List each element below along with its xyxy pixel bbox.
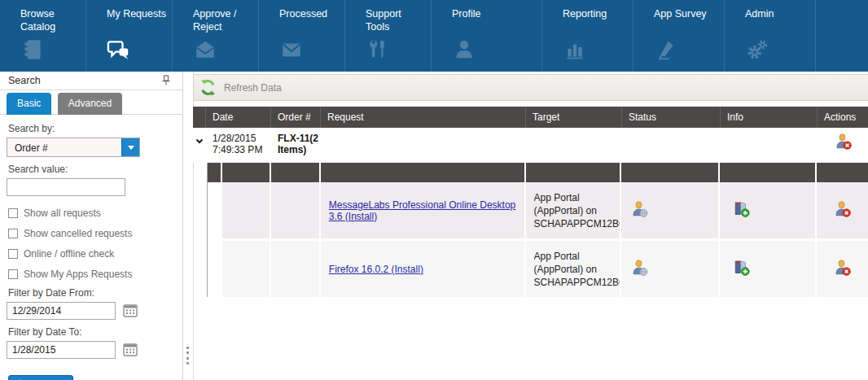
search-by-label: Search by: [8,123,176,134]
search-form: Search by: Order # Search value: Show al… [0,115,182,380]
chevron-down-icon [128,146,134,153]
catalog-icon [20,37,45,62]
search-by-dropdown[interactable]: Order # [7,138,140,157]
checkbox-icon[interactable] [8,269,18,279]
grid-header-actions[interactable]: Actions [818,107,868,128]
nav-tab-reporting[interactable]: Reporting [542,0,633,72]
refresh-data-button[interactable]: Refresh Data [199,79,282,96]
nav-tab-label: App Survey [654,7,707,20]
checkbox-icon[interactable] [8,249,18,259]
checkbox-icon[interactable] [8,208,18,218]
grid-header-status[interactable]: Status [622,107,721,128]
order-actions [818,128,868,163]
top-navigation: Browse Catalog My Requests Approve / Rej… [0,0,868,72]
grid-header-expander [193,107,206,128]
checkbox-label: Show My Apps Requests [24,269,132,280]
order-date: 1/28/2015 7:49:33 PM [206,128,271,163]
user-pending-icon[interactable] [631,200,649,221]
nav-tab-label: Approve / Reject [193,7,237,34]
open-envelope-icon [193,37,217,62]
install-package-icon[interactable] [733,259,751,280]
tab-advanced[interactable]: Advanced [58,93,122,115]
requests-grid: Date Order # Request Target Status Info … [193,107,868,297]
nav-tab-app-survey[interactable]: App Survey [633,0,725,72]
requests-content: Refresh Data Date Order # Request Target… [193,72,868,380]
checkbox-icon[interactable] [8,229,18,238]
search-panel: Search Basic Advanced Search by: Order #… [0,72,183,380]
refresh-icon [199,79,217,96]
checkbox-label: Online / offline check [24,248,114,260]
nav-tab-label: Browse Catalog [20,7,55,34]
nav-tab-support-tools[interactable]: Support Tools [345,0,432,72]
search-value-label: Search value: [8,164,176,175]
person-icon [452,37,476,62]
nav-tab-browse-catalog[interactable]: Browse Catalog [0,0,86,72]
request-target: App Portal (AppPortal) on SCHAPAPPCM12BO… [534,250,620,289]
search-value-input[interactable] [7,178,125,196]
tools-icon [366,37,390,62]
chat-bubble-icon [107,37,131,62]
date-to-label: Filter by Date To: [8,326,176,338]
grid-header-request[interactable]: Request [321,107,526,128]
nav-tab-profile[interactable]: Profile [432,0,542,72]
nav-tab-my-requests[interactable]: My Requests [86,0,173,72]
checkbox-label: Show all requests [24,207,101,219]
nav-empty-space [816,0,868,72]
grid-header-date[interactable]: Date [206,107,271,128]
request-link[interactable]: Firefox 16.0.2 (Install) [329,264,423,275]
checkbox-show-all-requests[interactable]: Show all requests [8,207,176,219]
checkbox-label: Show cancelled requests [24,228,132,239]
collapse-chevron-icon[interactable] [193,128,206,163]
search-by-selected-value: Order # [15,142,48,154]
nav-tab-label: My Requests [107,7,166,20]
search-button[interactable]: Search [8,375,73,380]
refresh-data-label: Refresh Data [224,82,282,94]
nav-tab-label: Processed [279,7,327,20]
order-group-row: 1/28/2015 7:49:33 PM FLX-11(2 Items) [193,128,868,163]
date-from-label: Filter by Date From: [8,287,176,299]
pin-icon[interactable] [161,75,171,86]
pen-icon [654,37,678,62]
grid-header-target[interactable]: Target [526,107,622,128]
grid-header-order[interactable]: Order # [271,107,321,128]
nav-tab-label: Profile [452,7,480,20]
checkbox-online-offline-check[interactable]: Online / offline check [8,248,176,260]
user-pending-icon[interactable] [631,259,649,280]
nav-tab-label: Support Tools [366,7,401,34]
cancel-user-icon[interactable] [834,259,852,280]
search-mode-tabs: Basic Advanced [0,90,182,115]
install-package-icon[interactable] [733,200,751,221]
nav-tab-processed[interactable]: Processed [259,0,345,72]
date-from-row [7,302,176,320]
nav-tab-label: Admin [745,7,774,20]
checkbox-show-my-apps-requests[interactable]: Show My Apps Requests [8,269,176,280]
calendar-icon[interactable] [122,303,138,319]
search-panel-header: Search [0,72,182,90]
subgrid-header-row [208,163,868,182]
gears-icon [745,37,769,62]
nav-tab-admin[interactable]: Admin [725,0,816,72]
tab-basic[interactable]: Basic [7,93,51,115]
checkbox-show-cancelled-requests[interactable]: Show cancelled requests [8,228,176,239]
calendar-icon[interactable] [122,342,138,358]
order-number: FLX-11(2 Items) [271,128,321,163]
grid-header-info[interactable]: Info [721,107,818,128]
request-item-row: MessageLabs Professional Online Desktop … [208,182,868,238]
cancel-user-icon[interactable] [835,133,853,163]
date-to-input[interactable] [7,341,116,359]
order-items-subgrid: MessageLabs Professional Online Desktop … [207,163,868,297]
dropdown-open-button[interactable] [121,138,139,156]
request-target: App Portal (AppPortal) on SCHAPAPPCM12BO… [534,191,620,230]
date-from-input[interactable] [7,302,116,320]
nav-tab-approve-reject[interactable]: Approve / Reject [173,0,259,72]
panel-splitter[interactable] [184,72,193,380]
request-link[interactable]: MessageLabs Professional Online Desktop … [329,199,518,222]
grid-header-row: Date Order # Request Target Status Info … [193,107,868,128]
request-item-row: Firefox 16.0.2 (Install) App Portal (App… [208,241,868,297]
nav-tab-label: Reporting [563,7,607,20]
cancel-user-icon[interactable] [834,200,852,221]
date-to-row [7,341,176,359]
envelope-icon [279,37,304,62]
bar-chart-icon [563,37,587,62]
splitter-grip-icon[interactable] [186,347,190,365]
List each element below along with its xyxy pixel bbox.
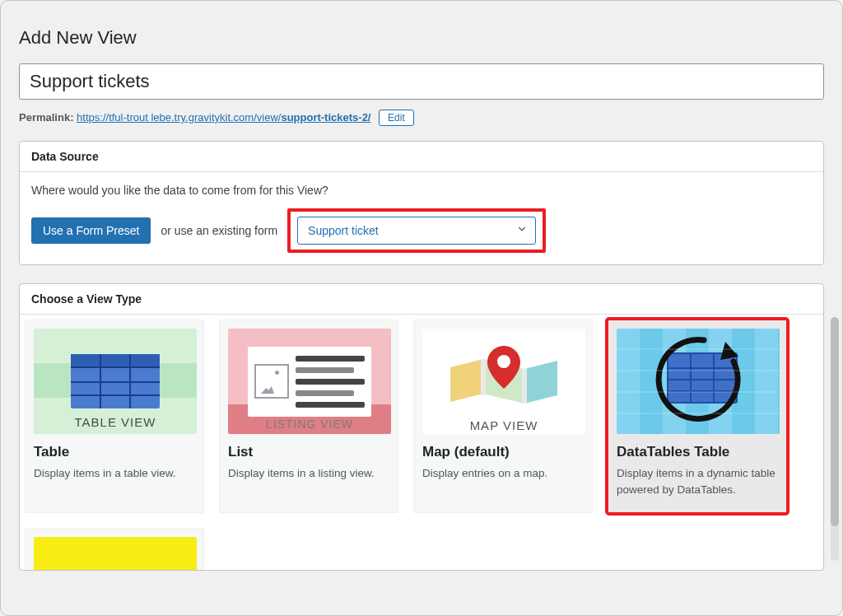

##############################

*What you should do*.
Could you retype each line of the material above exactly, skipping the pictures?

*Exercise answer*.
List each element below along with its xyxy pixel bbox.
search-by-label: Search by: [8,123,176,134]
search-form: Search by: Order # Search value: Show al… [0,115,182,380]
chevron-down-icon [128,146,134,153]
catalog-icon [20,37,45,62]
search-by-dropdown[interactable]: Order # [7,138,140,157]
checkbox-icon[interactable] [8,269,18,279]
grid-header-actions[interactable]: Actions [818,107,868,128]
nav-tab-reporting[interactable]: Reporting [542,0,633,72]
refresh-data-button[interactable]: Refresh Data [199,79,282,96]
nav-tab-label: App Survey [654,7,707,20]
checkbox-icon[interactable] [8,249,18,259]
checkbox-icon[interactable] [8,208,18,218]
grid-header-status[interactable]: Status [622,107,721,128]
order-actions [818,128,868,163]
top-navigation: Browse Catalog My Requests Approve / Rej… [0,0,868,72]
grid-header-expander [193,107,206,128]
checkbox-label: Show My Apps Requests [24,269,132,280]
order-date: 1/28/2015 7:49:33 PM [206,128,271,163]
user-pending-icon[interactable] [631,200,649,221]
nav-tab-label: Approve / Reject [193,7,237,34]
open-envelope-icon [193,37,217,62]
install-package-icon[interactable] [733,259,751,280]
tab-advanced[interactable]: Advanced [58,93,122,115]
requests-grid: Date Order # Request Target Status Info … [193,107,868,297]
nav-tab-app-survey[interactable]: App Survey [633,0,725,72]
requests-content: Refresh Data Date Order # Request Target… [193,72,868,380]
checkbox-icon[interactable] [8,229,18,238]
search-panel: Search Basic Advanced Search by: Order #… [0,72,183,380]
refresh-icon [199,79,217,96]
checkbox-label: Online / offline check [24,248,114,260]
nav-tab-label: Browse Catalog [20,7,55,34]
nav-tab-support-tools[interactable]: Support Tools [345,0,432,72]
search-value-label: Search value: [8,164,176,175]
person-icon [452,37,476,62]
nav-tab-browse-catalog[interactable]: Browse Catalog [0,0,86,72]
request-target: App Portal (AppPortal) on SCHAPAPPCM12BO… [534,250,620,289]
search-value-input[interactable] [7,178,125,196]
tools-icon [366,37,390,62]
chat-bubble-icon [107,37,131,62]
date-to-label: Filter by Date To: [8,326,176,338]
grid-header-request[interactable]: Request [321,107,526,128]
nav-tab-profile[interactable]: Profile [432,0,542,72]
nav-tab-my-requests[interactable]: My Requests [86,0,173,72]
checkbox-label: Show all requests [24,207,101,219]
nav-empty-space [816,0,868,72]
grid-header-date[interactable]: Date [206,107,271,128]
request-link[interactable]: Firefox 16.0.2 (Install) [329,264,423,275]
checkbox-show-all-requests[interactable]: Show all requests [8,207,176,219]
checkbox-label: Show cancelled requests [24,228,132,239]
collapse-chevron-icon[interactable] [193,128,206,163]
search-by-selected-value: Order # [15,142,48,154]
nav-tab-label: My Requests [107,7,166,20]
search-button[interactable]: Search [8,375,73,380]
refresh-data-label: Refresh Data [224,82,282,94]
nav-tab-label: Processed [279,7,327,20]
order-group-row: 1/28/2015 7:49:33 PM FLX-11(2 Items) [193,128,868,163]
date-from-label: Filter by Date From: [8,287,176,299]
pin-icon[interactable] [161,75,171,86]
pen-icon [654,37,678,62]
grid-header-target[interactable]: Target [526,107,622,128]
grid-header-order[interactable]: Order # [271,107,321,128]
nav-tab-label: Profile [452,7,480,20]
checkbox-online-offline-check[interactable]: Online / offline check [8,248,176,260]
user-pending-icon[interactable] [631,259,649,280]
nav-tab-label: Support Tools [366,7,401,34]
cancel-user-icon[interactable] [834,259,852,280]
search-mode-tabs: Basic Advanced [0,90,182,115]
install-package-icon[interactable] [733,200,751,221]
nav-tab-processed[interactable]: Processed [259,0,345,72]
date-from-row [7,302,176,320]
nav-tab-label: Admin [745,7,774,20]
checkbox-show-my-apps-requests[interactable]: Show My Apps Requests [8,269,176,280]
calendar-icon[interactable] [122,303,138,319]
search-panel-header: Search [0,72,182,90]
subgrid-header-row [208,163,868,182]
gears-icon [745,37,769,62]
nav-tab-admin[interactable]: Admin [725,0,816,72]
tab-basic[interactable]: Basic [7,93,51,115]
checkbox-show-cancelled-requests[interactable]: Show cancelled requests [8,228,176,239]
calendar-icon[interactable] [122,342,138,358]
order-number: FLX-11(2 Items) [271,128,321,163]
grid-header-info[interactable]: Info [721,107,818,128]
request-item-row: MessageLabs Professional Online Desktop … [208,182,868,238]
cancel-user-icon[interactable] [835,133,853,163]
date-to-input[interactable] [7,341,116,359]
order-items-subgrid: MessageLabs Professional Online Desktop … [207,163,868,297]
dropdown-open-button[interactable] [121,138,139,156]
request-target: App Portal (AppPortal) on SCHAPAPPCM12BO… [534,191,620,230]
date-from-input[interactable] [7,302,116,320]
nav-tab-approve-reject[interactable]: Approve / Reject [173,0,259,72]
panel-splitter[interactable] [184,72,193,380]
request-link[interactable]: MessageLabs Professional Online Desktop … [329,199,518,222]
grid-header-row: Date Order # Request Target Status Info … [193,107,868,128]
request-item-row: Firefox 16.0.2 (Install) App Portal (App… [208,241,868,297]
nav-tab-label: Reporting [563,7,607,20]
cancel-user-icon[interactable] [834,200,852,221]
date-to-row [7,341,176,359]
envelope-icon [279,37,304,62]
bar-chart-icon [563,37,587,62]
splitter-grip-icon[interactable] [186,347,190,365]
List each element below along with its xyxy pixel bbox.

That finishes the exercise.